_ACTIVITY_
Set each record down exactly, excluding all images.

_DATA SECTION_
★ ★ ★ ★ ★

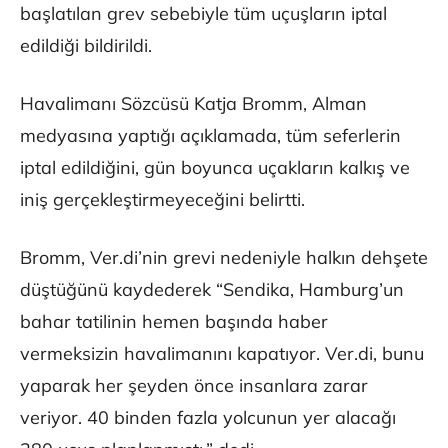
başlatılan grev sebebiyle tüm uçuşların iptal
edildiği bildirildi.
Havalimanı Sözcüsü Katja Bromm, Alman
medyasına yaptığı açıklamada, tüm seferlerin
iptal edildiğini, gün boyunca uçakların kalkış ve
iniş gerçekleştirmeyeceğini belirtti.
Bromm, Ver.di’nin grevi nedeniyle halkın dehşete
düştüğünü kaydederek “Sendika, Hamburg’un
bahar tatilinin hemen başında haber
vermeksizin havalimanını kapatıyor. Ver.di, bunu
yaparak her şeyden önce insanlara zarar
veriyor. 40 binden fazla yolcunun yer alacağı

★ ★ ★ ★ ★

_EXPECTED ANSWER_
başlatılan grev sebebiyle tüm uçuşların iptal
edildiği bildirildi.
Havalimanı Sözcüsü Katja Bromm, Alman
medyasına yaptığı açıklamada, tüm seferlerin
iptal edildiğini, gün boyunca uçakların kalkış ve
iniş gerçekleştirmeyeceğini belirtti.
Bromm, Ver.di’nin grevi nedeniyle halkın dehşete
düştüğünü kaydederek “Sendika, Hamburg’un
bahar tatilinin hemen başında haber
vermeksizin havalimanını kapatıyor. Ver.di, bunu
yaparak her şeyden önce insanlara zarar
veriyor. 40 binden fazla yolcunun yer alacağı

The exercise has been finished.